J'écoute attentivement ce qu'il me raconte mais savoir que mon père est devenu le roi de tout un peuple me fait bizarre et par ricochet... je suis un prince ! C'est un autre choc que je me prends en pleine face en trop peu de temps. Si ça continue je vais être bon pour consulter un psy :

- Comment est mon père ? le questionné-je avec une curiosité qui me surprend.

- Le roi Damen est très gentil, il prend toujours l'avis des autres en considération. Il met tout en œuvre pour qu'on soit heureux et qu'on ne manque de rien. Il prend soin de nous même si cela peut parfois nuire à sa santé. Je ne voudrais pas d'un autre roi.

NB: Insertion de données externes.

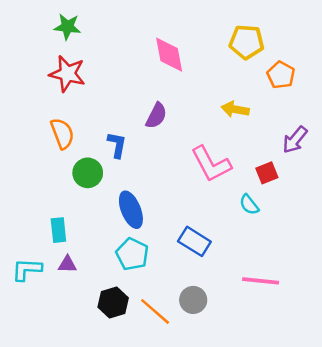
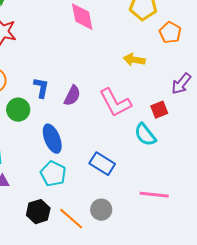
purple semicircle: (156, 116) -> (72, 96), moved
cyan semicircle: (249, 205) -> (145, 135), size x1.4

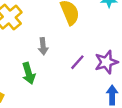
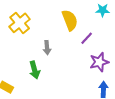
purple line: (77, 62) -> (87, 38), moved

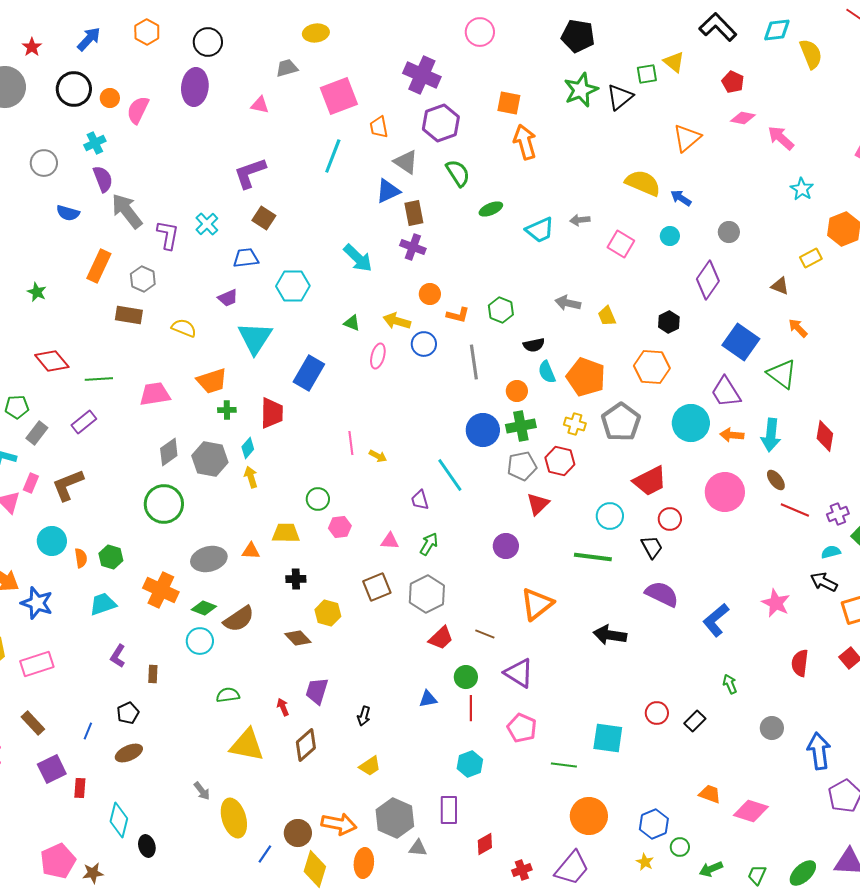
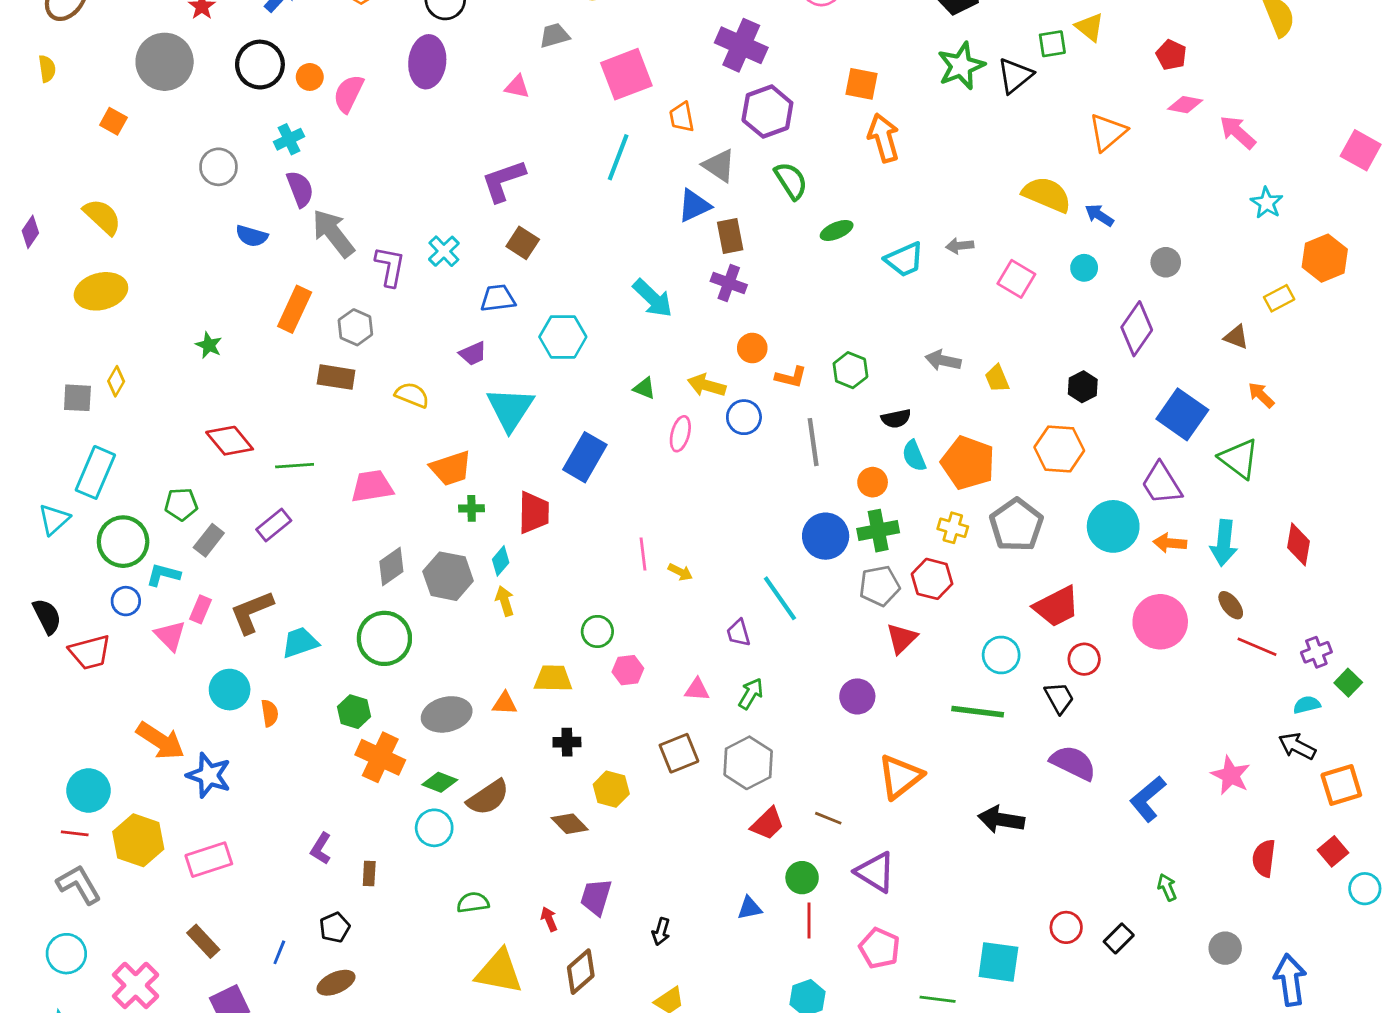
green hexagon: (111, 557) -> (354, 712), moved
cyan trapezoid: (103, 604) -> (300, 643), moved

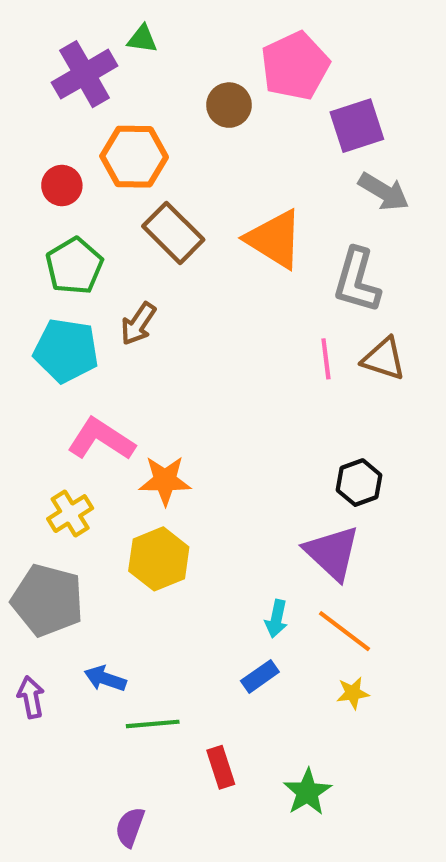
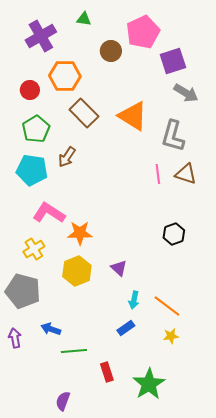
green triangle: (142, 39) -> (84, 19), moved
purple triangle: (332, 553) -> (119, 268), moved, size x0.6
green star: (307, 792) -> (149, 384), size x1.4

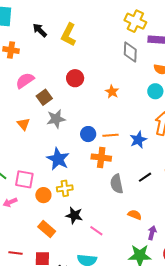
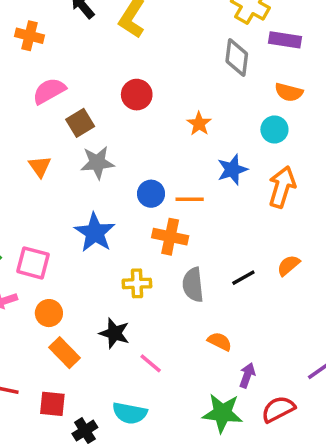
blue star: (138, 140) -> (232, 170), moved
yellow cross: (65, 188) -> (137, 283), moved
orange circle: (43, 195) -> (49, 313), moved

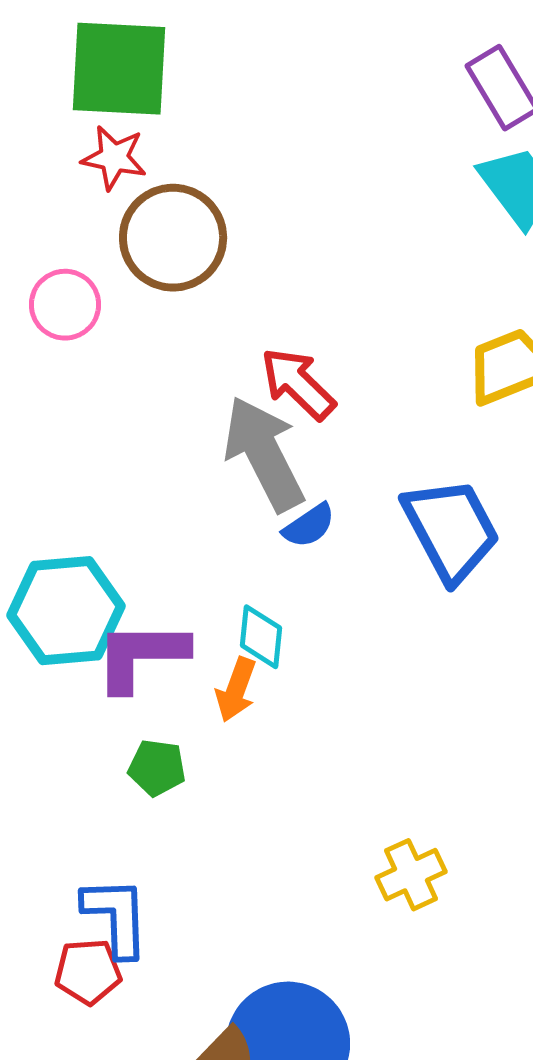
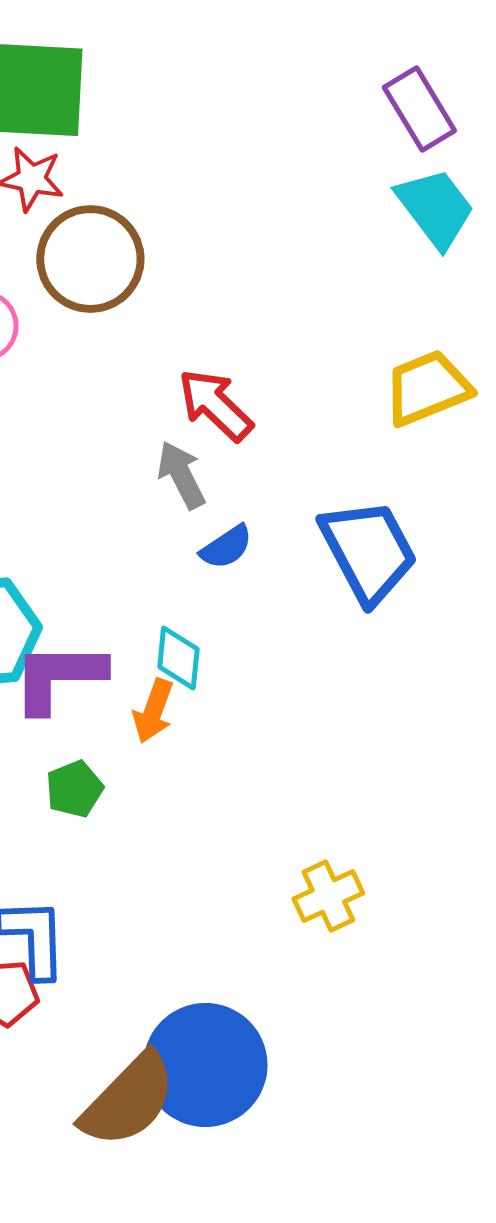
gray arrow: (264, 454) -> (181, 475), size x0.6
green pentagon: (157, 768) -> (74, 789), turned -30

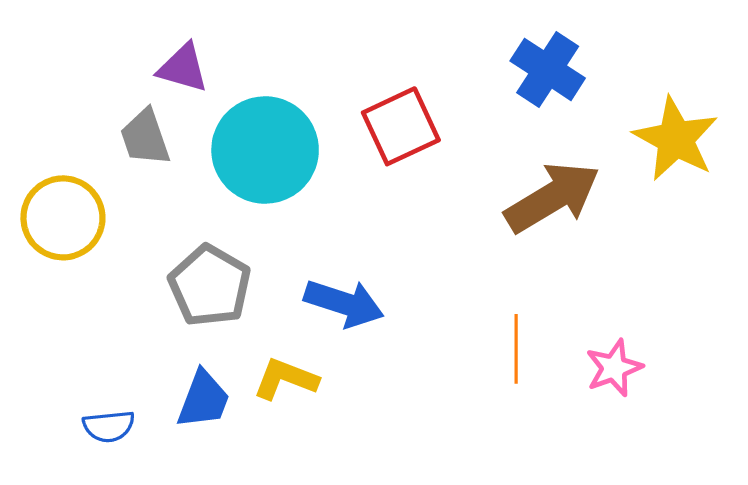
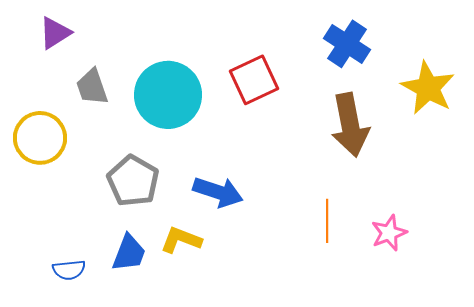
purple triangle: (183, 68) -> (55, 33), moved, turned -48
brown arrow: (552, 197) -> (350, 125), turned 110

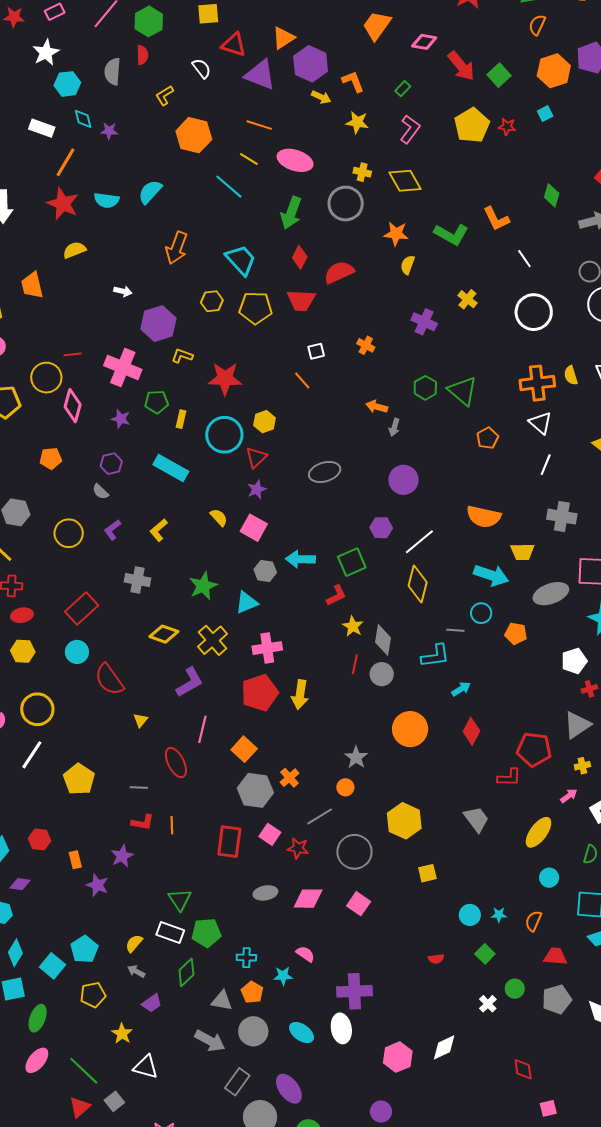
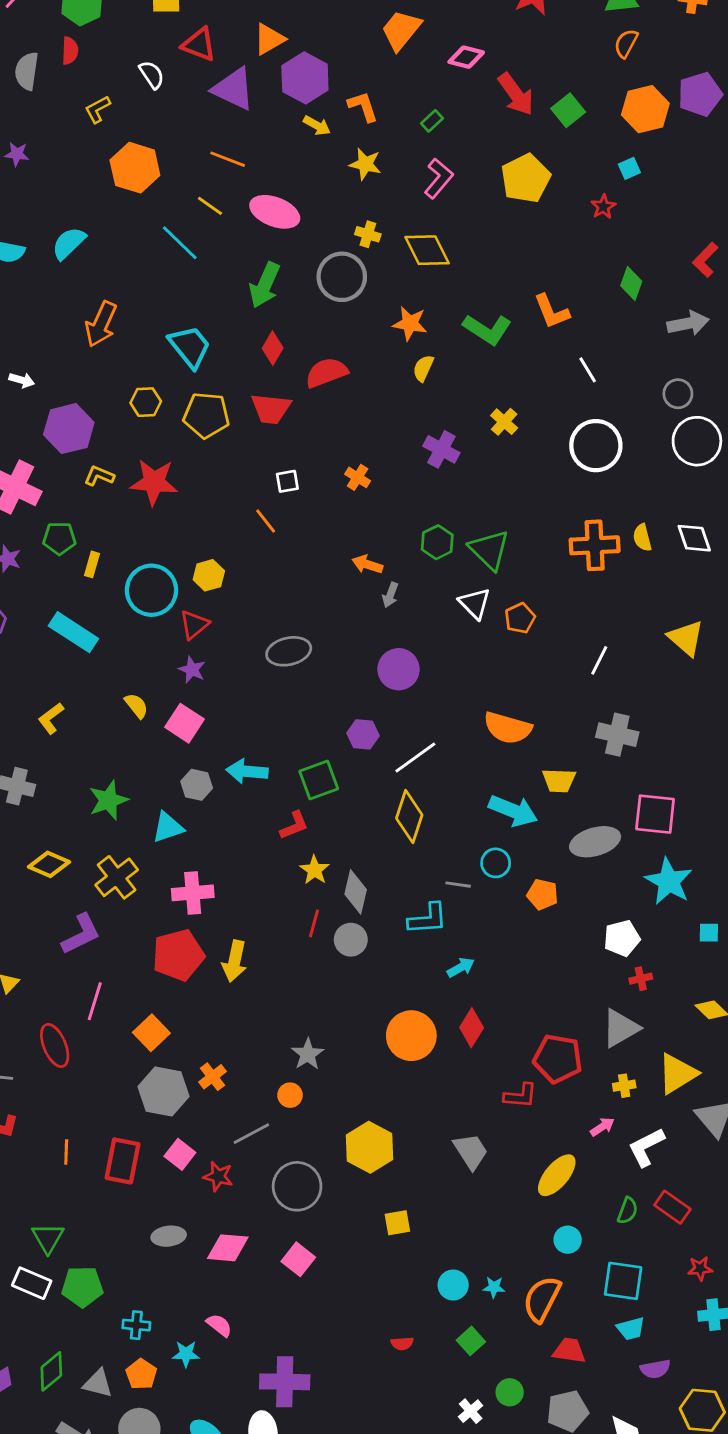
red star: (507, 127) -> (603, 207), moved, turned 30
red star: (225, 379) -> (154, 482), moved
white triangle: (540, 423) -> (475, 603), moved
purple star: (257, 489) -> (192, 670), turned -30
orange circle: (410, 729) -> (411, 1036), moved
orange line: (172, 825) -> (66, 1152), moved
orange semicircle: (533, 921) -> (542, 1299), size x1.6
green diamond: (186, 972) -> (51, 1371), moved

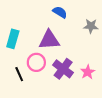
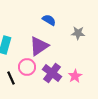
purple triangle: (49, 40) -> (39, 46), turned -30

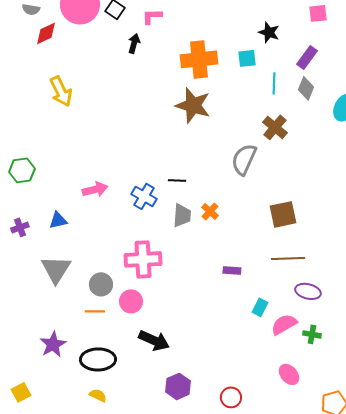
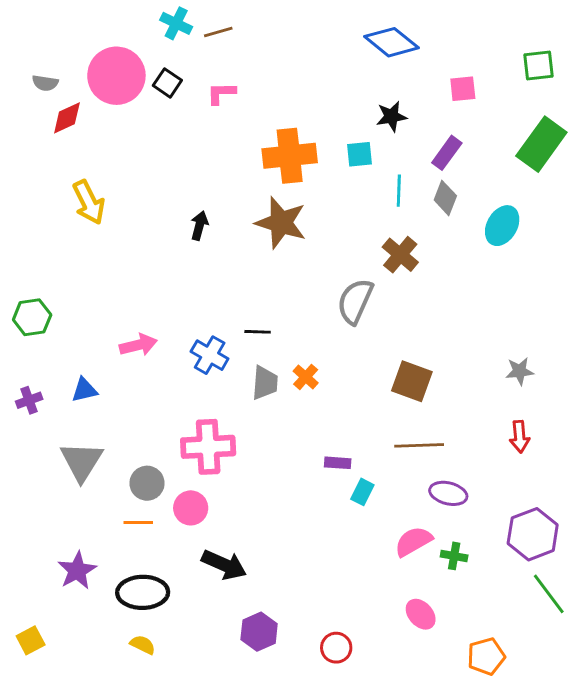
black star: (269, 32) -> (392, 116), turned -30
black arrow: (134, 43) -> (199, 226), moved
brown square: (283, 214) -> (412, 381), turned 32
cyan rectangle: (260, 307) -> (362, 492), moved

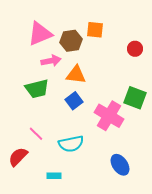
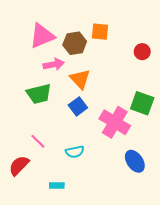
orange triangle: (76, 75) -> (80, 79), turned 40
cyan semicircle: (71, 144) -> (75, 152), size x0.7
blue ellipse: (120, 165) -> (135, 161), moved

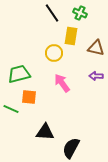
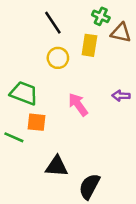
black line: (52, 13) -> (53, 23), moved
brown triangle: (96, 48) -> (121, 33), moved
yellow circle: (54, 53) -> (58, 58), moved
green trapezoid: (19, 74) -> (24, 93), turned 35

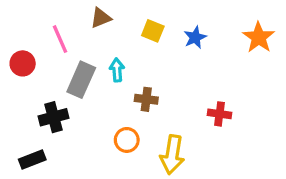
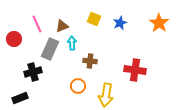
brown triangle: (101, 18) -> (62, 26), moved
red cross: (220, 114) -> (135, 70), size x1.5

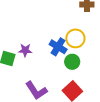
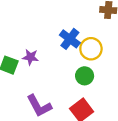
blue cross: (58, 47) -> (70, 39), moved

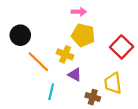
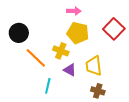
red square: (122, 47) -> (114, 29), moved
yellow trapezoid: (113, 83) -> (94, 66), moved
brown cross: (93, 97) -> (98, 91), moved

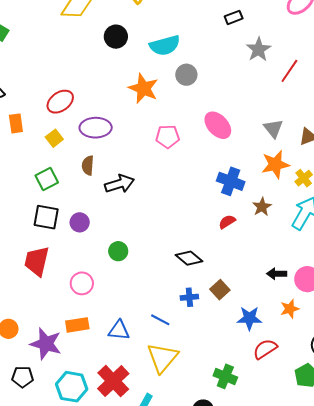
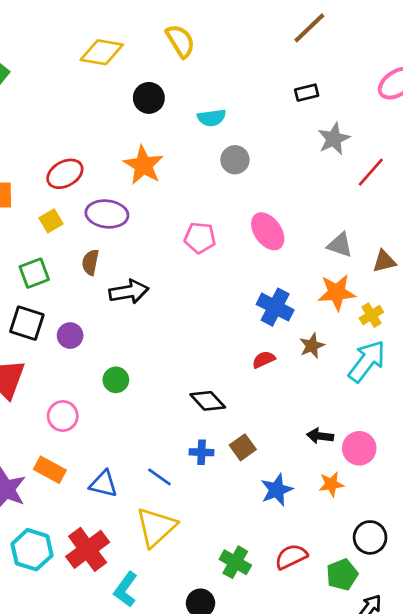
cyan semicircle: (165, 45) -> (212, 118), size x0.7
orange star: (143, 88) -> (143, 165), moved
gray triangle: (273, 128) -> (340, 245), turned -40
blue star: (249, 318) -> (277, 490), turned -30
orange rectangle: (77, 325) -> (50, 470), turned 30
red semicircle: (265, 349) -> (291, 557), moved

Mon père a l'air d'être gentil. Mais peut-être ne l'est-il qu'avec ses « sujets » Qu'en est-il de son attitude face à sa famille ?

- Est-ce qu'il a de la famille ?

- Non, ses parents sont morts quand il était plus jeune, tués par des vampires. Quant à toi, et bien tu n'es pas venu avec nous, comment ça se fait ?

Je me crispe à sa question. Comment lui dire que mon père ne m'a pas parlé de sa prévision de fuir ? Je ne peux pas, il semble tellement en adoration devant lui que je refuse de briser ses illusions, alors je me contente simplement de hausser les épaules :

- C'est compliqué. Comment s'appelle l'endroit où vous vivez toi et les autres ? lancé-je pour détourner son attention.

- Arda Kelvar, ça veut dire « Royaume des Animaux » dans notre langue. Il est dans une réalité parallèle à celle-ci, voilà pourquoi personne ne peut le trouver. C'est Freyr et Anima qui l'ont créé pour nous, afin que nous puissions vivre en paix et que les Lycanthropes ne puissent plus s'en prendre à nous. Si vous voulez, quand je partirais, je pourrais vous y emmener.

- Merci de tes explications. Il est tard, tu devrais te reposer.

Je ne lui laisse pas le temps de rajouter quoi que ce soit d'autre car je m'enfuis, plus que je ne sors de la chambre pour retourner dans la mienne. Je me laisse ensuite tomber sur le lit, à plat dos et je me mets à réfléchir sur ce que je viens d'apprendre.

Fatigué, éprouvé, je plonge rapidement dans le sommeil qui n'est troublé que par l'arrivée d'une boule de chaleur dans le lit :

- Mmmmmm, Gab ? marmonné-je.

- Pardon chaton, je ne voulais pas te réveiller.

J'ouvre les yeux et me retrouve nez à nez avec ses beaux yeux bleus et je me mets à sourire comme un idiot bienheureux :

- J'ai appris que tu étais allé voir notre invité, vous avez pu parler de ton père ?

Je hoche ma tête et lui raconte tout ce que Learco m'a révélé. Gabriel m'écoute sans rien dire car il a parfaitement compris que ce que je vais lui dire maintenant est important :

- Je vais partir avec lui, je veux rencontrer mon père.